▶ **ASSIGNMENT**: Please restate all of the records word for word, setting the pictures aside.

== Segment start ==

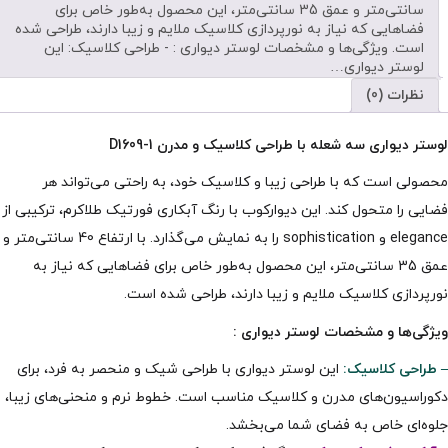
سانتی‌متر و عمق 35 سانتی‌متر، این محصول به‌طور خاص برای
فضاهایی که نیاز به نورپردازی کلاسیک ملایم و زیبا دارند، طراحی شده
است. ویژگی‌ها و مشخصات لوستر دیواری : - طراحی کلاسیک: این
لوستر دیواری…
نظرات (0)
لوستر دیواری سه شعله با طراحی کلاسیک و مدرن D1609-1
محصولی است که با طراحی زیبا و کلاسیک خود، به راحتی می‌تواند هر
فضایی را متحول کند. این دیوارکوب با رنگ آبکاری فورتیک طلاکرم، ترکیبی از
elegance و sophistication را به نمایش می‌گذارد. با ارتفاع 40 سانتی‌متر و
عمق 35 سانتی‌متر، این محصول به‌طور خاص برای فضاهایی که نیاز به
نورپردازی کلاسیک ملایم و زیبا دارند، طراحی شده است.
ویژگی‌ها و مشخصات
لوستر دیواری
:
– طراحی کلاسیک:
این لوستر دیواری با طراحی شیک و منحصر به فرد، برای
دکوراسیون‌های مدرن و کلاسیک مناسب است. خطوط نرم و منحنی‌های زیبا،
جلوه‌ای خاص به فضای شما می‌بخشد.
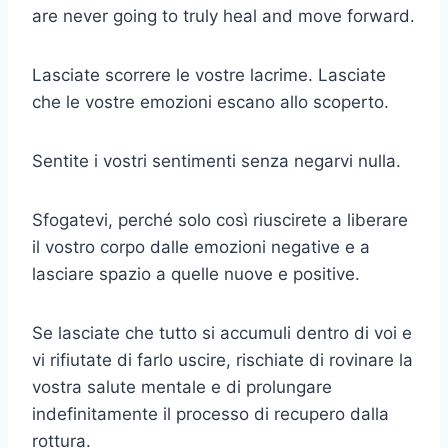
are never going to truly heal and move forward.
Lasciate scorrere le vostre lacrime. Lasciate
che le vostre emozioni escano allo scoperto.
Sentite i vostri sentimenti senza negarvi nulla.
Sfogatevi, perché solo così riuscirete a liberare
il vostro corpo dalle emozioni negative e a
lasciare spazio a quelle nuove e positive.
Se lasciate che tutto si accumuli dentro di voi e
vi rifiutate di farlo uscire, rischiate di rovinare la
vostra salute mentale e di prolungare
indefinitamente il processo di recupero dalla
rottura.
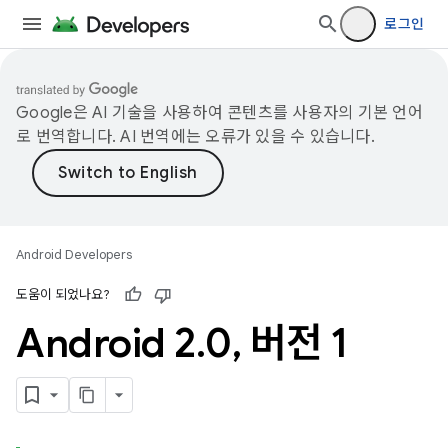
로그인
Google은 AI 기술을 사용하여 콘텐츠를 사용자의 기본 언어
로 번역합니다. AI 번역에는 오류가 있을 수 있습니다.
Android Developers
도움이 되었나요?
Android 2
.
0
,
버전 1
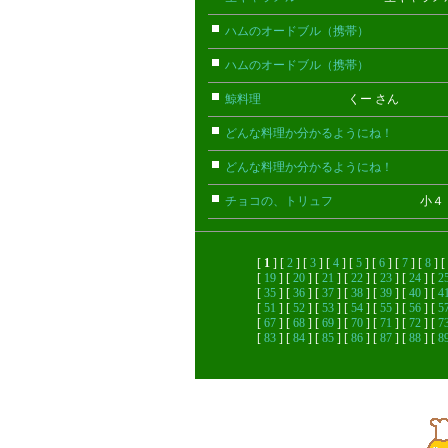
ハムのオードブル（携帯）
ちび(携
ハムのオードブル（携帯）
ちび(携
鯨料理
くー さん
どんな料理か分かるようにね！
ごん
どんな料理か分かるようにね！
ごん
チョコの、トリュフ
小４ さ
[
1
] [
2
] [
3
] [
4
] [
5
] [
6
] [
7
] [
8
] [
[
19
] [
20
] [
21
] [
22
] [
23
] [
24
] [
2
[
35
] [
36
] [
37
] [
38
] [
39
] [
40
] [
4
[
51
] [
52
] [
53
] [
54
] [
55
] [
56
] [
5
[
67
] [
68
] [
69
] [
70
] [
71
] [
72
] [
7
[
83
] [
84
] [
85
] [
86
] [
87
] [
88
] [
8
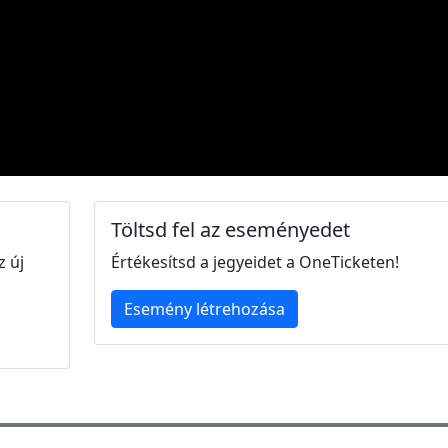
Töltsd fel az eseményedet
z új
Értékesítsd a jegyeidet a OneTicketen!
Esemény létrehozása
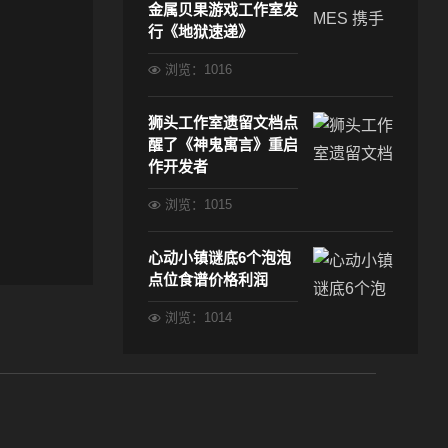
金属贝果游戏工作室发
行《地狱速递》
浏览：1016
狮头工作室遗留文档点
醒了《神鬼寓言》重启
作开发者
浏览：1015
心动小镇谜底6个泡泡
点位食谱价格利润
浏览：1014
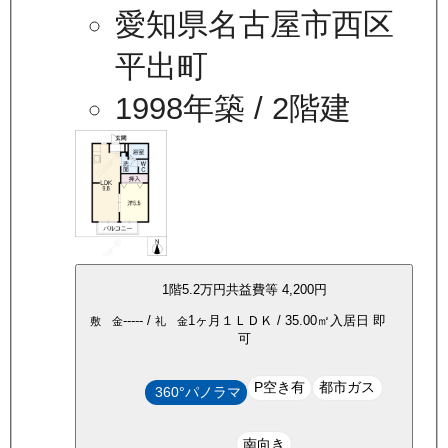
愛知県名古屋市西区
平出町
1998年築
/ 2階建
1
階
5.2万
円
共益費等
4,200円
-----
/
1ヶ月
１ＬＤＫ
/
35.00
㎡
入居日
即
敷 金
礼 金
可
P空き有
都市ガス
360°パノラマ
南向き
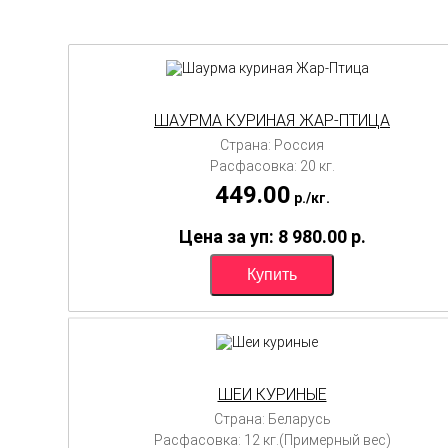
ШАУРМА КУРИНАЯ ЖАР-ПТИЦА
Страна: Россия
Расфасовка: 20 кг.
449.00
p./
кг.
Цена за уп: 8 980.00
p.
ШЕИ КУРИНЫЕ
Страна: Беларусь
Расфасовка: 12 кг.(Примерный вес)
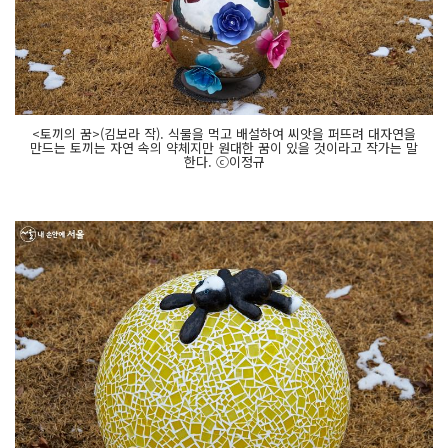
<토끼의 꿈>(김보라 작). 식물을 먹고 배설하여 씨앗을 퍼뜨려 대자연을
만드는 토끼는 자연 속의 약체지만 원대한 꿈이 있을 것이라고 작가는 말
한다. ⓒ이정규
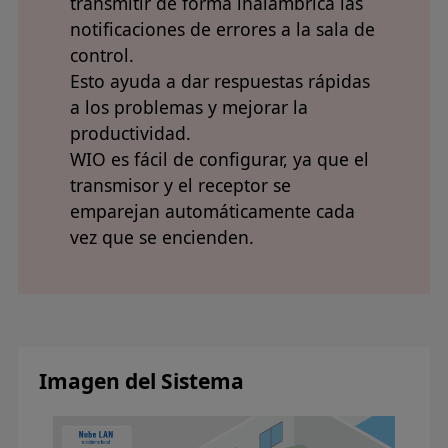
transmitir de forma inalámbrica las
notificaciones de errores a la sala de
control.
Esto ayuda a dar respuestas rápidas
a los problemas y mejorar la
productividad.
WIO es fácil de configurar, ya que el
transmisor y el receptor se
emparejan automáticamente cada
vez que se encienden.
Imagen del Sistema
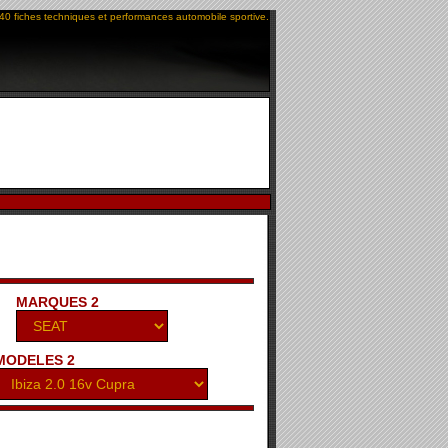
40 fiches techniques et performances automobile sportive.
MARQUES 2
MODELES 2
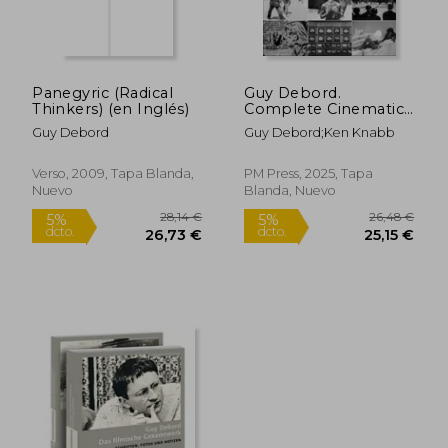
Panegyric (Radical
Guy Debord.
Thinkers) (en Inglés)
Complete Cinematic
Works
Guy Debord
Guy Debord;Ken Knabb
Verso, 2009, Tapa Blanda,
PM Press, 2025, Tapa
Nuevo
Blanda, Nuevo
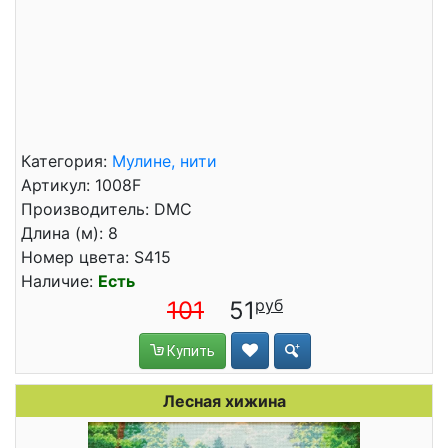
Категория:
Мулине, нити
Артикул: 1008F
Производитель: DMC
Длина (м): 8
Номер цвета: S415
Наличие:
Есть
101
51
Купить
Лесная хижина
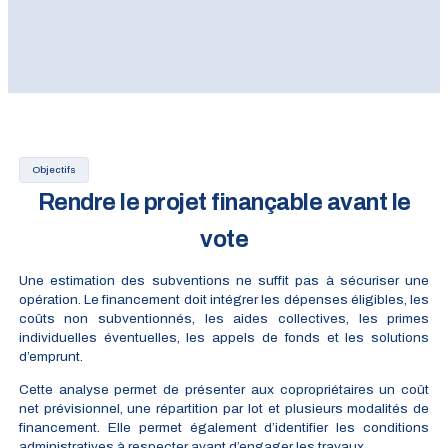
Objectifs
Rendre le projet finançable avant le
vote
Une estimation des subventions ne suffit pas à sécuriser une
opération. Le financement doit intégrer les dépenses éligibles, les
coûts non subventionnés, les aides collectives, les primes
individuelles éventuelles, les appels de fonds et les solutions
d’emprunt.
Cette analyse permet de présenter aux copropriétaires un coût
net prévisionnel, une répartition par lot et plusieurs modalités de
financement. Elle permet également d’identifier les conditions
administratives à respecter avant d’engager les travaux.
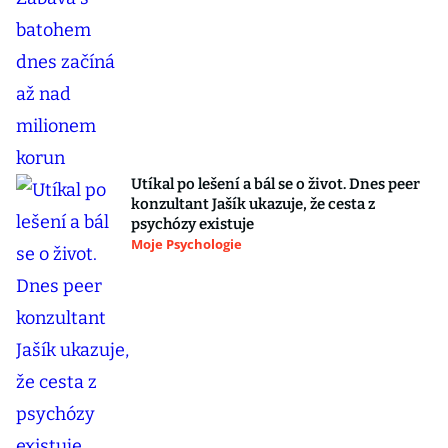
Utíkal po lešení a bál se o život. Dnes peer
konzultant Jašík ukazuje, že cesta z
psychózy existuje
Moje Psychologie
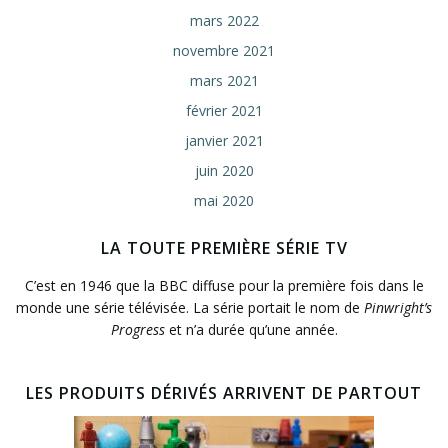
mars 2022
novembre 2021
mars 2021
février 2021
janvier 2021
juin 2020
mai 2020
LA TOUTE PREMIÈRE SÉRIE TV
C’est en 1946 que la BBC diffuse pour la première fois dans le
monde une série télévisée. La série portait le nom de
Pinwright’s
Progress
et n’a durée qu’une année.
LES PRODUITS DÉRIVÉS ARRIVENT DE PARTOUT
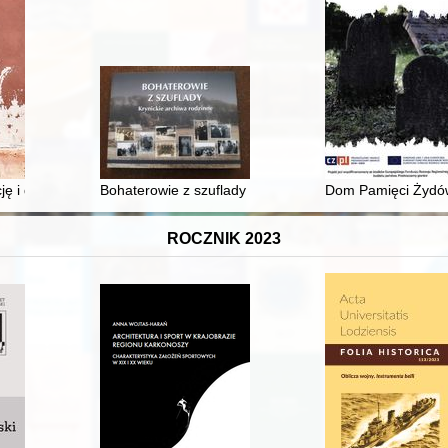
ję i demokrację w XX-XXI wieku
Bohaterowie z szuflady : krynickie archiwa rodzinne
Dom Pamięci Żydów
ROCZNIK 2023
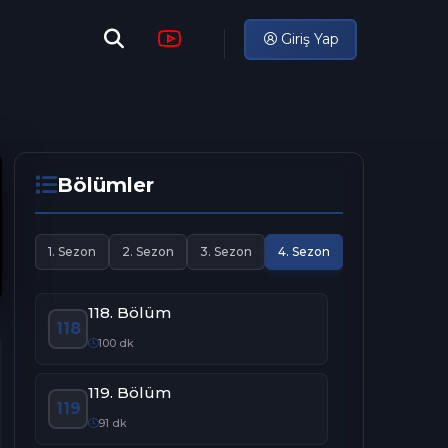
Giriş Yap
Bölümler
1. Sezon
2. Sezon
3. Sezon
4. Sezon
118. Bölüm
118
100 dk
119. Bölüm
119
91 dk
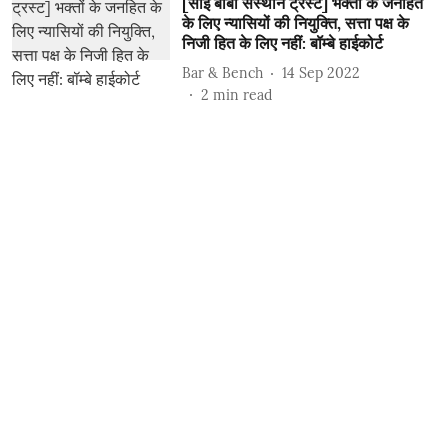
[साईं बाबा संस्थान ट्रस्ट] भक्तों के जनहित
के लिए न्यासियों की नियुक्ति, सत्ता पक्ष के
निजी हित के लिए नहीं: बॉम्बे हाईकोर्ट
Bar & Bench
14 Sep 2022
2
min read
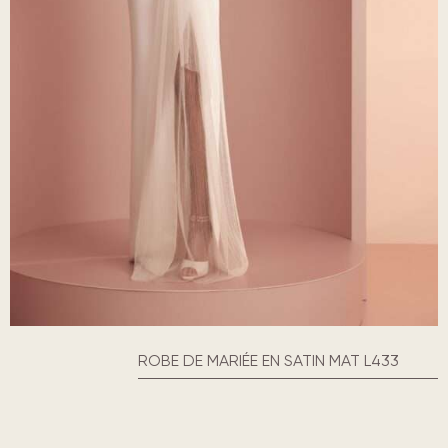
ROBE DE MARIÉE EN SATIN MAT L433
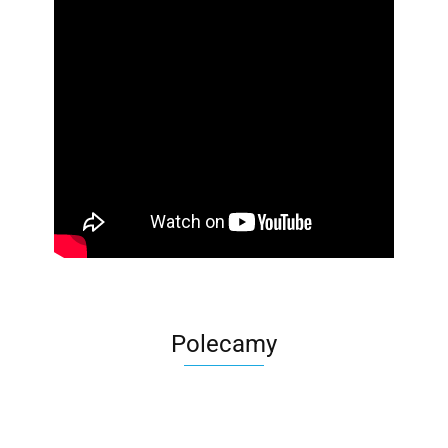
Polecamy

== Segment end ==

▶ **REPLY**:
سانتی‌متر و عمق 35 سانتی‌متر، این محصول به‌طور خاص برای
فضاهایی که نیاز به نورپردازی کلاسیک ملایم و زیبا دارند، طراحی شده
است. ویژگی‌ها و مشخصات لوستر دیواری : - طراحی کلاسیک: این
لوستر دیواری…
نظرات (0)
لوستر دیواری سه شعله با طراحی کلاسیک و مدرن D1609-1
محصولی است که با طراحی زیبا و کلاسیک خود، به راحتی می‌تواند هر
فضایی را متحول کند. این دیوارکوب با رنگ آبکاری فورتیک طلاکرم، ترکیبی از
elegance و sophistication را به نمایش می‌گذارد. با ارتفاع 40 سانتی‌متر و
عمق 35 سانتی‌متر، این محصول به‌طور خاص برای فضاهایی که نیاز به
نورپردازی کلاسیک ملایم و زیبا دارند، طراحی شده است.
ویژگی‌ها و مشخصات
لوستر دیواری
:
– طراحی کلاسیک:
این لوستر دیواری با طراحی شیک و منحصر به فرد، برای
دکوراسیون‌های مدرن و کلاسیک مناسب است. خطوط نرم و منحنی‌های زیبا،
جلوه‌ای خاص به فضای شما می‌بخشد.
are never going to truly heal and move forward.
Lasciate scorrere le vostre lacrime. Lasciate
che le vostre emozioni escano allo scoperto.
Sentite i vostri sentimenti senza negarvi nulla.
Sfogatevi, perché solo così riuscirete a liberare
il vostro corpo dalle emozioni negative e a
lasciare spazio a quelle nuove e positive.
Se lasciate che tutto si accumuli dentro di voi e
vi rifiutate di farlo uscire, rischiate di rovinare la
vostra salute mentale e di prolungare
indefinitamente il processo di recupero dalla
rottura.
로그인
Google은 AI 기술을 사용하여 콘텐츠를 사용자의 기본 언어
로 번역합니다. AI 번역에는 오류가 있을 수 있습니다.
Android Developers
도움이 되었나요?
Android 2
.
0
,
버전 1
ハムのオードブル（携帯）
ちび(携
ハムのオードブル（携帯）
ちび(携
鯨料理
くー さん
どんな料理か分かるようにね！
ごん
どんな料理か分かるようにね！
ごん
チョコの、トリュフ
小４ さ
[
1
] [
2
] [
3
] [
4
] [
5
] [
6
] [
7
] [
8
] [
[
19
] [
20
] [
21
] [
22
] [
23
] [
24
] [
2
[
35
] [
36
] [
37
] [
38
] [
39
] [
40
] [
4
[
51
] [
52
] [
53
] [
54
] [
55
] [
56
] [
5
[
67
] [
68
] [
69
] [
70
] [
71
] [
72
] [
7
[
83
] [
84
] [
85
] [
86
] [
87
] [
88
] [
8
Töltsd fel az eseményedet
z új
Értékesítsd a jegyeidet a OneTicketen!
Esemény létrehozása
金属贝果游戏工作室发
行《地狱速递》
浏览：1016
狮头工作室遗留文档点
醒了《神鬼寓言》重启
作开发者
浏览：1015
心动小镇谜底6个泡泡
点位食谱价格利润
浏览：1014
愛知県名古屋市西区
平出町
1998年築
/ 2階建
1
階
5.2万
円
共益費等
4,200円
-----
/
1ヶ月
１ＬＤＫ
/
35.00
㎡
入居日
即
敷 金
礼 金
可
P空き有
都市ガス
360°パノラマ
南向き
ШАУРМА КУРИНАЯ ЖАР-ПТИЦА
Страна: Россия
Расфасовка: 20 кг.
449.00
p./
кг.
Цена за уп: 8 980.00
p.
ШЕИ КУРИНЫЕ
Страна: Беларусь
Расфасовка: 12 кг.(Примерный вес)
<토끼의 꿈>(김보라 작). 식물을 먹고 배설하여 씨앗을 퍼뜨려 대자연을
만드는 토끼는 자연 속의 약체지만 원대한 꿈이 있을 것이라고 작가는 말
한다. ⓒ이정규
transmitir de forma inalámbrica las
notificaciones de errores a la sala de
control.
Esto ayuda a dar respuestas rápidas
a los problemas y mejorar la
productividad.
WIO es fácil de configurar, ya que el
transmisor y el receptor se
emparejan automáticamente cada
vez que se encienden.
Imagen del Sistema
40 fiches techniques et performances automobile sportive.
MARQUES 2
MODELES 2
Panegyric (Radical
Guy Debord.
Thinkers) (en Inglés)
Complete Cinematic
Works
Guy Debord
Guy Debord;Ken Knabb
Verso, 2009, Tapa Blanda,
PM Press, 2025, Tapa
Nuevo
Blanda, Nuevo
Категория:
Мулине, нити
Артикул: 1008F
Производитель: DMC
Длина (м): 8
Номер цвета: S415
Наличие:
Есть
101
51
Купить
Лесная хижина
Objectifs
Rendre le projet finançable avant le
vote
Une estimation des subventions ne suffit pas à sécuriser une
opération. Le financement doit intégrer les dépenses éligibles, les
coûts non subventionnés, les aides collectives, les primes
individuelles éventuelles, les appels de fonds et les solutions
d’emprunt.
Cette analyse permet de présenter aux copropriétaires un coût
net prévisionnel, une répartition par lot et plusieurs modalités de
financement. Elle permet également d’identifier les conditions
administratives à respecter avant d’engager les travaux.
Utíkal po lešení a bál se o život. Dnes peer
konzultant Jašík ukazuje, že cesta z
psychózy existuje
Moje Psychologie
mars 2022
novembre 2021
mars 2021
février 2021
janvier 2021
juin 2020
mai 2020
LA TOUTE PREMIÈRE SÉRIE TV
C’est en 1946 que la BBC diffuse pour la première fois dans le
monde une série télévisée. La série portait le nom de
Pinwright’s
Progress
et n’a durée qu’une année.
LES PRODUITS DÉRIVÉS ARRIVENT DE PARTOUT
ję i demokrację w XX-XXI wieku
Bohaterowie z szuflady : krynickie archiwa rodzinne
Dom Pamięci Żydów
ROCZNIK 2023
Giriş Yap
Bölümler
1. Sezon
2. Sezon
3. Sezon
4. Sezon
118. Bölüm
118
100 dk
119. Bölüm
119
91 dk
[साईं बाबा संस्थान ट्रस्ट] भक्तों के जनहित
के लिए न्यासियों की नियुक्ति, सत्ता पक्ष के
निजी हित के लिए नहीं: बॉम्बे हाईकोर्ट
Bar & Bench
14 Sep 2022
2
min read
ROBE DE MARIÉE EN SATIN MAT L433
Polecamy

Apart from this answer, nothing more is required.